In one test, girls preferred to play a game for children who “try really, really hard” over one for people who were “really, really smart.”
In one test, girls preferred to play a game for children who “try really, really hard” over one for people who were “really, really smart.”
Credit: phaitoons via Getty Images

Young girls are less likely to think they’re “really, really smart” compared to their male counterparts as early as the age of 6, according to a new study released Thursday. The paper, published in the journal Science, sheds new light on girls’ ability to defy stereotypes about fields traditionally dominated by men, particularly careers in math and the sciences, researchers say.

Lin Bian, a doctoral student at the University of Illinois at Urbana-Champaign and a lead researcher behind the project, said the results show an urgent need to intervene in children’s education “as early as possible” before gendered notions about what girls and boys can accomplish set in.

Bian and her colleagues at New York University and Princeton devised a series of four tests ― each had a sample size ranging from 64 to 144 ― to measure a child’s perception of brilliance and gender. In order to speak about the notion in “a child-friendly way,” they used the phrase “really, really smart” to gauge how young children perceived intelligence.

One test involved a story with kids that featured a genderless, but bright, protagonist. Participants, aged 5, 6 and 7, where then asked to select one of four images of the character they thought they were hearing about, two of whom were male and two female. While the 5-year-old kids each thought their own gender was intelligent in equal measure, researchers found that by the time they turned 6, girls were less likely to think their own gender was the brilliant protagonist in the story than boys.

Another test asked children to play a game that was either for “really, really smart” people or one that was for children who “try really, really hard.” The study found girls were less interested in the “smart” game and had more of a preference toward the one associated with hard work.

While the authors didn’t investigate just why children develop these gendered notions about their own intelligence, they write that “the results suggest that children’s ideas about brilliance exhibit rapid changes over the period from ages 5 to 7.”

While initiatives have tried to buck the trend, women are still noticeably absent from STEM (science, technology, engineering and math) fields.
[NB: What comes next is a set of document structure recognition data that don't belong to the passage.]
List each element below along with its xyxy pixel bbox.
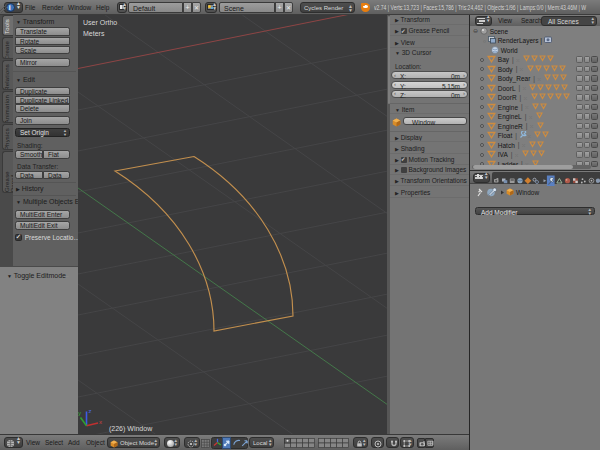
svg-text:x: x: [99, 419, 102, 425]
svg-text:z: z: [89, 408, 92, 414]
svg-text:y: y: [78, 410, 81, 416]
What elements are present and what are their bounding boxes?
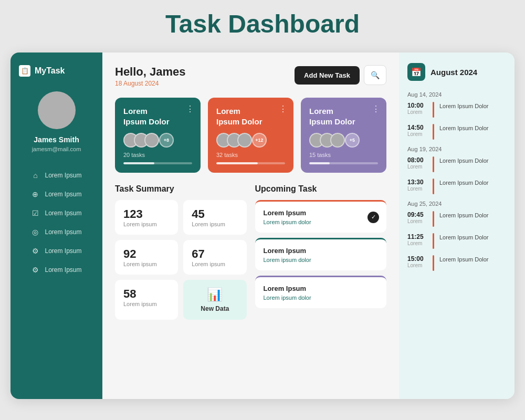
sidebar-nav-item[interactable]: ◎ Lorem Ipsum <box>26 224 87 240</box>
add-task-button[interactable]: Add New Task <box>295 66 360 85</box>
schedule-bar <box>433 233 434 249</box>
schedule-bar <box>433 211 434 227</box>
nav-icon: ⚙ <box>31 247 39 255</box>
summary-number: 58 <box>123 287 170 301</box>
schedule-bar <box>433 178 434 194</box>
date-group-label: Aug 19, 2024 <box>407 146 506 152</box>
user-name: James Smith <box>34 135 79 144</box>
sidebar-nav-item[interactable]: ⊕ Lorem Ipsum <box>26 186 87 203</box>
card-avatars: +5 <box>309 133 378 148</box>
app-container: 📋 MyTask James Smith jamesm@mail.com ⌂ L… <box>10 52 514 399</box>
schedule-desc: Lorem Ipsum Dolor <box>439 156 489 164</box>
card-menu-icon[interactable]: ⋮ <box>186 104 194 114</box>
schedule-sub: Lorem <box>407 262 427 268</box>
sidebar-nav-item[interactable]: ☑ Lorem Ipsum <box>26 205 87 222</box>
upcoming-tasks: Upcoming Task Lorem Ipsum Lorem ipsum do… <box>255 184 387 320</box>
schedule-time: 09:45 <box>407 211 427 218</box>
schedule-time: 10:00 <box>407 102 427 109</box>
summary-card: 58 Lorem ipsum <box>115 280 178 320</box>
schedule-time-block: 09:45 Lorem <box>407 211 427 224</box>
card-avatars: +8 <box>123 133 192 148</box>
schedule-desc: Lorem Ipsum Dolor <box>439 211 489 218</box>
summary-number: 67 <box>192 247 238 261</box>
sidebar-nav-item[interactable]: ⚙ Lorem Ipsum <box>26 261 87 278</box>
sidebar-nav-item[interactable]: ⌂ Lorem Ipsum <box>26 167 87 184</box>
schedule-desc: Lorem Ipsum Dolor <box>439 102 489 109</box>
card-avatar-count: +8 <box>159 133 174 148</box>
schedule-item: 15:00 Lorem Lorem Ipsum Dolor <box>407 255 506 271</box>
schedule-bar <box>433 102 434 118</box>
summary-card-special[interactable]: 📊 New Data <box>183 280 246 320</box>
card-avatar-count: +12 <box>252 133 267 148</box>
upcoming-tasks-title: Upcoming Task <box>255 184 387 194</box>
schedule-item: 08:00 Lorem Lorem Ipsum Dolor <box>407 156 506 172</box>
project-card: ⋮ LoremIpsum Dolor +8 20 tasks <box>115 98 201 173</box>
schedule-time-block: 14:50 Lorem <box>407 124 427 137</box>
summary-label: Lorem ipsum <box>123 221 170 227</box>
nav-icon: ⚙ <box>31 266 39 274</box>
new-data-label: New Data <box>201 305 229 312</box>
schedule-sub: Lorem <box>407 131 427 137</box>
schedule-time: 11:25 <box>407 233 427 240</box>
schedule-time: 14:50 <box>407 124 427 131</box>
card-title: LoremIpsum Dolor <box>123 106 192 127</box>
upcoming-item-title: Lorem Ipsum <box>264 247 379 255</box>
schedule-bar <box>433 255 434 271</box>
summary-grid: 123 Lorem ipsum 45 Lorem ipsum 92 Lorem … <box>115 200 247 320</box>
nav-label: Lorem Ipsum <box>45 172 81 179</box>
summary-number: 92 <box>123 247 170 261</box>
card-title: LoremIpsum Dolor <box>309 106 378 127</box>
greeting-date: 18 August 2024 <box>115 80 186 87</box>
schedule-desc: Lorem Ipsum Dolor <box>439 233 489 240</box>
nav-icon: ⊕ <box>31 190 39 198</box>
nav-menu: ⌂ Lorem Ipsum ⊕ Lorem Ipsum ☑ Lorem Ipsu… <box>26 167 87 280</box>
summary-card: 92 Lorem ipsum <box>115 240 178 275</box>
project-card: ⋮ LoremIpsum Dolor +5 15 tasks <box>301 98 386 173</box>
sidebar-nav-item[interactable]: ⚙ Lorem Ipsum <box>26 243 87 259</box>
schedule-time-block: 11:25 Lorem <box>407 233 427 246</box>
upcoming-item-title: Lorem Ipsum <box>264 285 379 292</box>
summary-number: 123 <box>123 207 170 221</box>
main-content: Hello, James 18 August 2024 Add New Task… <box>102 52 399 399</box>
summary-number: 45 <box>192 207 238 221</box>
project-cards: ⋮ LoremIpsum Dolor +8 20 tasks ⋮ LoremIp… <box>115 98 386 173</box>
card-progress <box>123 162 192 164</box>
card-avatar-count: +5 <box>345 133 360 148</box>
summary-label: Lorem ipsum <box>192 261 238 267</box>
schedule-time: 08:00 <box>407 156 427 164</box>
task-summary: Task Summary 123 Lorem ipsum 45 Lorem ip… <box>115 184 247 320</box>
search-button[interactable]: 🔍 <box>364 65 386 85</box>
card-menu-icon[interactable]: ⋮ <box>279 104 287 114</box>
card-progress-bar <box>309 162 330 164</box>
schedule-desc: Lorem Ipsum Dolor <box>439 255 489 262</box>
nav-label: Lorem Ipsum <box>45 191 81 198</box>
nav-label: Lorem Ipsum <box>45 228 81 236</box>
schedule-time-block: 15:00 Lorem <box>407 255 427 268</box>
schedule-desc: Lorem Ipsum Dolor <box>439 124 489 131</box>
schedule-sub: Lorem <box>407 109 427 115</box>
schedule-item: 09:45 Lorem Lorem Ipsum Dolor <box>407 211 506 227</box>
card-progress-bar <box>216 162 258 164</box>
card-title: LoremIpsum Dolor <box>216 106 285 127</box>
card-avatar <box>144 133 159 148</box>
schedule-sub: Lorem <box>407 186 427 192</box>
card-progress <box>309 162 378 164</box>
nav-icon: ⌂ <box>31 171 39 180</box>
schedule-desc: Lorem Ipsum Dolor <box>439 178 489 186</box>
upcoming-item-subtitle: Lorem ipsum dolor <box>264 295 379 301</box>
schedule-item: 13:30 Lorem Lorem Ipsum Dolor <box>407 178 506 194</box>
card-progress <box>216 162 285 164</box>
card-avatars: +12 <box>216 133 285 148</box>
card-menu-icon[interactable]: ⋮ <box>372 104 380 114</box>
card-progress-bar <box>123 162 154 164</box>
sidebar: 📋 MyTask James Smith jamesm@mail.com ⌂ L… <box>10 52 102 399</box>
calendar-month: August 2024 <box>430 68 477 77</box>
check-icon[interactable]: ✓ <box>368 212 379 223</box>
schedule-time-block: 13:30 Lorem <box>407 178 427 192</box>
task-summary-title: Task Summary <box>115 184 247 194</box>
logo-text: MyTask <box>35 66 65 76</box>
right-panel: 📅 August 2024 Aug 14, 2024 10:00 Lorem L… <box>399 52 514 399</box>
upcoming-item: Lorem Ipsum Lorem ipsum dolor <box>255 276 387 308</box>
main-header: Hello, James 18 August 2024 Add New Task… <box>115 65 386 87</box>
user-email: jamesm@mail.com <box>32 146 81 152</box>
Women make up just 29 percent of the workforce in those sectors, according to the National Science Foundation, and some fields, like electrical and mechanical engineering, only have women in about 10 percent of roles.

The study’s results show an urgent need to help young girls develop broader interests early on in the education system, according to Bian. Novel approaches could include a focus on hard work to appeal to young girls, who were more interested in the game featuring that ability in one of the study’s tests, she said.

“Certainly we need to do more,” she said. “Given what we’ve found, we need to intervene as early as possible; we can’t wait for them to reach adulthood.”